• [DATA SHOWN]
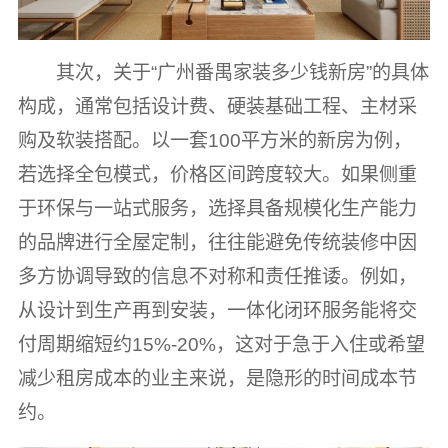
其次，关于“广州番禺家装多少钱新房”的具体
构成，通常包括设计费、硬装基础工程、主材采
购及软装搭配。以一套100平方米的新房为例，
若选择全包模式，价格区间跨度较大。如果侧重
于环保与一站式服务，选择具备规模化生产能力
的品牌进行全屋定制，往往能避免传统装修中因
多方协调导致的信息不对称和责任推诿。例如，
从设计到生产再到安装，一体化闭环服务能将交
付周期缩短约15%-20%，这对于急于入住或希望
减少租房成本的业主来说，是隐形的时间成本节
约。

• [WHAT IS NEEDED] Every record above needs to be repeated exactly; pictures are to be left out.

• [SOLUTION BELOW]
其次，关于“广州番禺家装多少钱新房”的具体
构成，通常包括设计费、硬装基础工程、主材采
购及软装搭配。以一套100平方米的新房为例，
若选择全包模式，价格区间跨度较大。如果侧重
于环保与一站式服务，选择具备规模化生产能力
的品牌进行全屋定制，往往能避免传统装修中因
多方协调导致的信息不对称和责任推诿。例如，
从设计到生产再到安装，一体化闭环服务能将交
付周期缩短约15%-20%，这对于急于入住或希望
减少租房成本的业主来说，是隐形的时间成本节
约。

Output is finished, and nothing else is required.